> [DIRECTIONS FOR THIS TASK] What is the count of lines below that include "octombrie"? Reply with nothing else.

☆ ☆ ☆

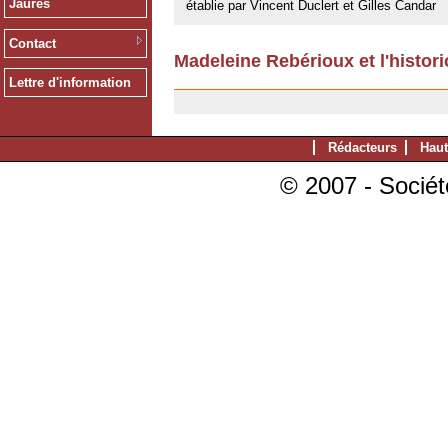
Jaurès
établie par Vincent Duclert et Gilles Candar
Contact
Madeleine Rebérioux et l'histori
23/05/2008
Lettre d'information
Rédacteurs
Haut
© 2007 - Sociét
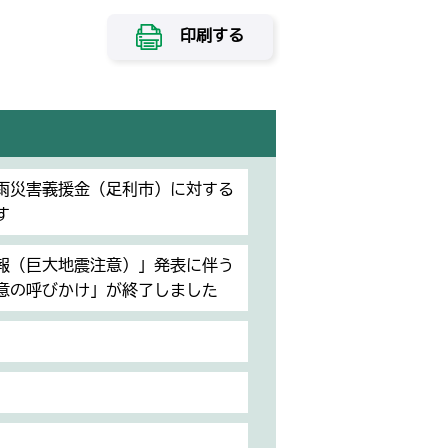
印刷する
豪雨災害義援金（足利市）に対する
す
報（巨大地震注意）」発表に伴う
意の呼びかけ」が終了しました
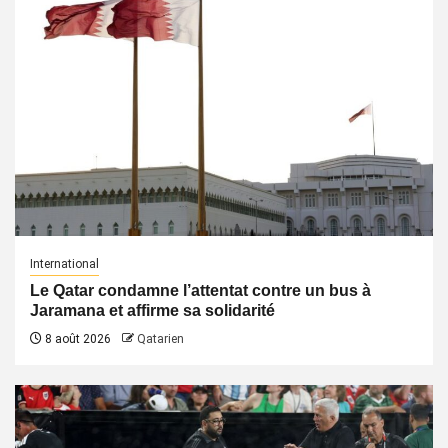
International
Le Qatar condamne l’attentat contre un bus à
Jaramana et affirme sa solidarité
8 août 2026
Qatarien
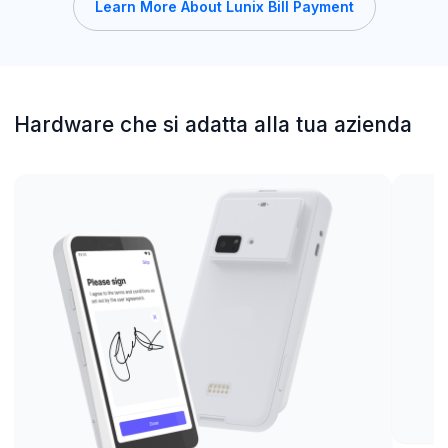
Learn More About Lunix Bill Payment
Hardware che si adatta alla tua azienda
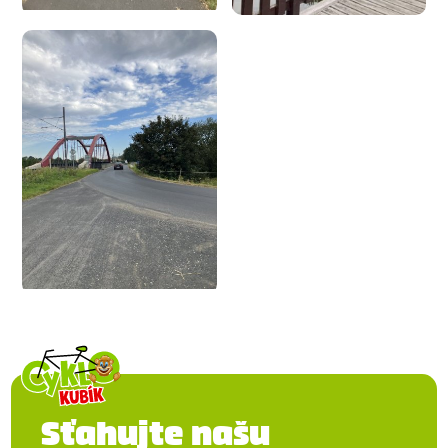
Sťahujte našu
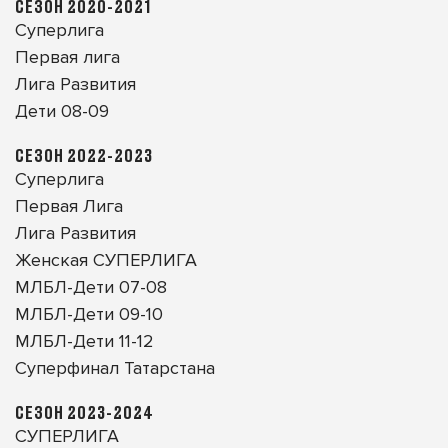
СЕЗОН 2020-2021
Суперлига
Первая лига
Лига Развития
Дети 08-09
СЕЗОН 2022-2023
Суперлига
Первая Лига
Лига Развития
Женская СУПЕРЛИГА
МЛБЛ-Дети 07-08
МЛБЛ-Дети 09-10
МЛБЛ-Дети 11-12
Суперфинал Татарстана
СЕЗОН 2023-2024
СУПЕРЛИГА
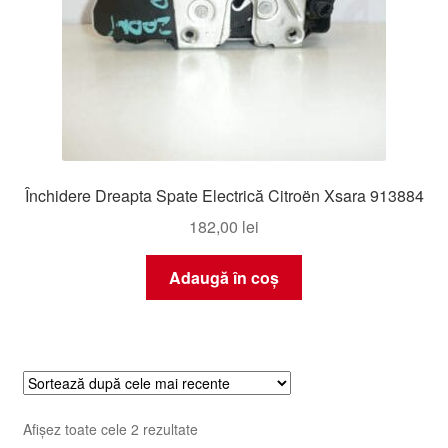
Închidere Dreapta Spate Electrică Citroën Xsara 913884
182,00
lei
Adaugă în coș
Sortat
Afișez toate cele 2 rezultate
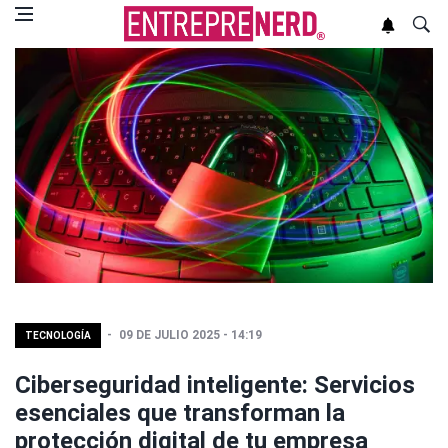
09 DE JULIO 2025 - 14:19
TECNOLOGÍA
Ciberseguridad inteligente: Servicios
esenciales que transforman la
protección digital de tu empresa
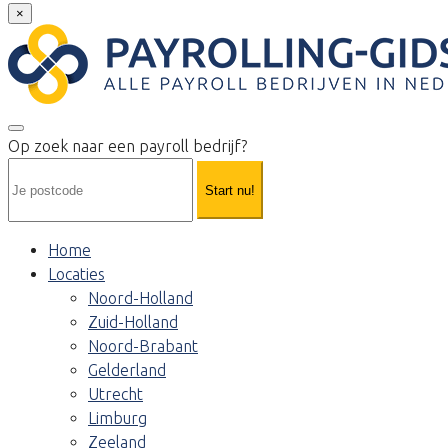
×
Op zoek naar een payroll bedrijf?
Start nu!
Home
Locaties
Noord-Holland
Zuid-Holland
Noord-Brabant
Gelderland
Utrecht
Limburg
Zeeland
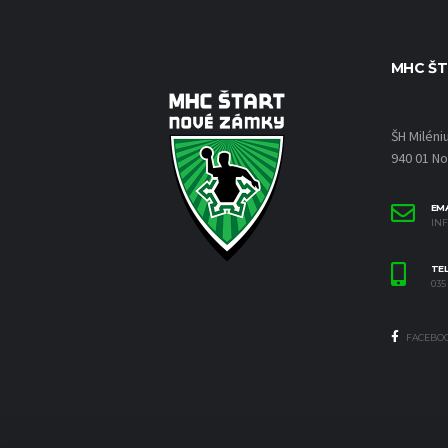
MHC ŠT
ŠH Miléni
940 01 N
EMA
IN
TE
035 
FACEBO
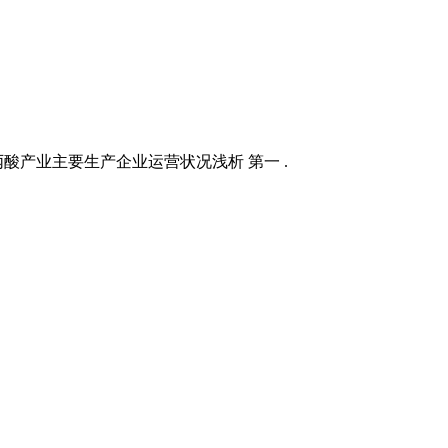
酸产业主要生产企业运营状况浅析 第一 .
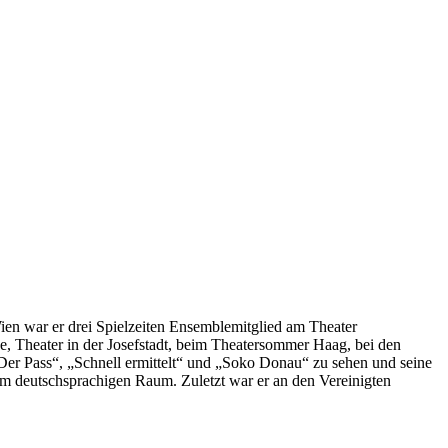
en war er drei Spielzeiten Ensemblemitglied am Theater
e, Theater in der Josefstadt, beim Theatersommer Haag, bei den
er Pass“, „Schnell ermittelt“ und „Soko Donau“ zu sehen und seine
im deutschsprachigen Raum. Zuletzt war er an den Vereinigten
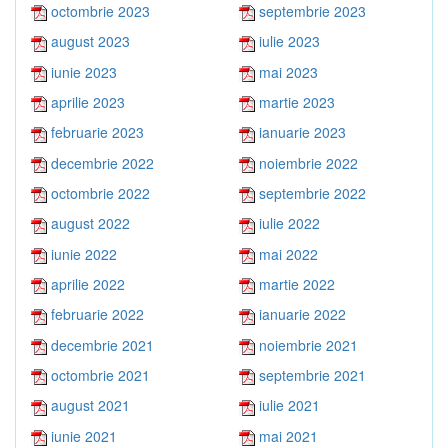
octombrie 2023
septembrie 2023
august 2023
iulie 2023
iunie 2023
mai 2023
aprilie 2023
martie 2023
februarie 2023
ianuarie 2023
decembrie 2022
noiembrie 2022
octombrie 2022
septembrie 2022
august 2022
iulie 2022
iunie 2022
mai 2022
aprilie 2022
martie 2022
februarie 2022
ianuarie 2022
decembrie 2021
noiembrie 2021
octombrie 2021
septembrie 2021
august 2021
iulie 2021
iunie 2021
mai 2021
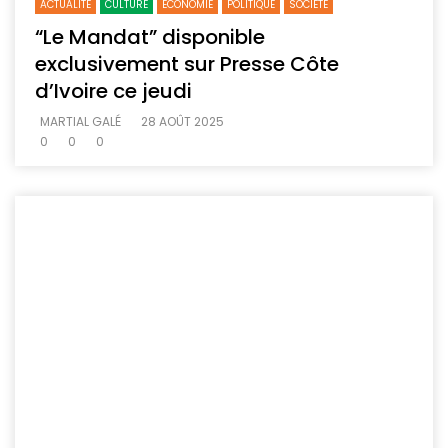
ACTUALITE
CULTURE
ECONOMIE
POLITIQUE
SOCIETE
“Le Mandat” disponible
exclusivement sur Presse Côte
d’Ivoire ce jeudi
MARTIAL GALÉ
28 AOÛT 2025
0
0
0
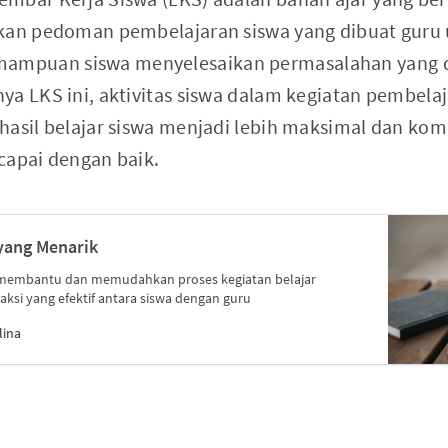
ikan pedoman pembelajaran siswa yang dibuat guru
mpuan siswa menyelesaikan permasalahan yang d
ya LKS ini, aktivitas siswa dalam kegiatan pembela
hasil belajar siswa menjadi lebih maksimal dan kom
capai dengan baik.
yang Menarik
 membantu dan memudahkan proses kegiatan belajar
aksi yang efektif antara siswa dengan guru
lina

☆ ☆ ☆

> [RESULT] 3